BackgroundThe COVID-19 pandemic has negatively impacted the social fabric of people with multiple sclerosis (pwMS). ObjectiveTo evaluate the associations between personal social network environment and neurological function in pwMS and controls during the COVID-19 pandemic and compare with the pre-pandemic baseline. MethodsWe first analyzed data collected from 8 cohorts of pwMS and control participants during the COVID-19 pandemic (March-December 2020). We then leveraged data collected between 2017-2019 in 3 of the 8 cohorts for longitudinal comparison. Participants completed a questionnaire that quantified the structure and composition of their personal social network, including the health behaviors of network members. We assessed neurological disability using three interrelated patient-reported outcomes: Patient Determined Disease Steps (PDDS), Multiple Sclerosis Rating Scale - Revised (MSRS-R), and Patient Reported Outcomes Measurement Information System (PROMIS)-Physical Function. We identified the network features associated with neurologic disability using paired t-tests and covariate-adjusted regressions. ResultsIn the cross-sectional analysis of the pandemic data from 1130 pwMS and 1250 control participants, higher percent of network members with a perceived negative health influence was associated with greater neurological symptom burden in pwMS (MSRS-R: Beta[95% CI]=2.181[1.082, 3.279], p<.001) and worse physical function in controls (PROMIS-Physical Function: Beta[95% CI]=-5.707[-7.405, -4.010], p<.001).
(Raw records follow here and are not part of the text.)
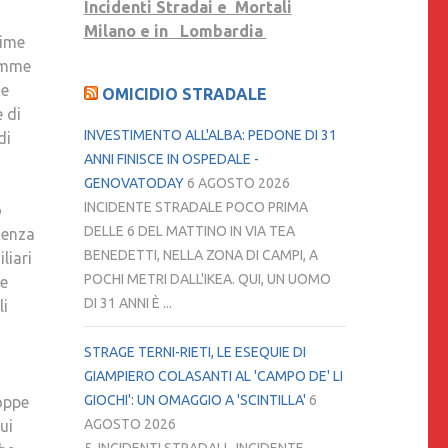
Incidenti Stradai e Mortali
ASSOCIAZIONI
Milano e in Lombardia
time
AUGURANO
Mamme
BUONA
 e
OMICIDIO STRADALE
PASQUA
e di
A
INVESTIMENTO ALL'ALBA: PEDONE DI 31
di
TUTTE
ANNI FINISCE IN OSPEDALE -
LE
GENOVATODAY
6 AGOSTO 2026
FAMIGLIE
INCIDENTE STRADALE POCO PRIMA
o
DELLE
DELLE 6 DEL MATTINO IN VIA TEA
ienza
VITTIME
BENEDETTI, NELLA ZONA DI CAMPI, A
liari
DELLA
POCHI METRI DALL'IKEA. QUI, UN UOMO
 e
STRADA
DI 31 ANNI È ...
li
«AUGURI
LUIGI.
STRAGE TERNI-RIETI, LE ESEQUIE DI
SABATO
GIAMPIERO COLASANTI AL 'CAMPO DE' LI
8
GIOCHI': UN OMAGGIO A 'SCINTILLA'
6
roppe
APRILE
AGOSTO 2026
ui
SARÀ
In the longitudinal analysis of 230 pwMS and 136 control participants, the percent of people contacted "weekly or less" (p<.001) decreased during the COVID-19 pandemic for both pwMS (30.34% to 18.78%) and controls (23.48% to 14.89%) when compared to the pre-pandemic period. PwMS further experienced a greater reduction in network size (p<.001), increase in constraint (a measure of close ties of the network, p<.001) and decrease in maximum degree (highest number of ties of a network member, p<.001) than controls during the COVID-19 pandemic. These changes in network features were not associated with worsening neurological disability during the pandemic. ConclusionsOur findings suggest that negative health influences in personal social networks are associated with worse disability in all participants, and the COVID-19 pandemic led to contraction of personal social networks to a greater extent for pwMS than controls.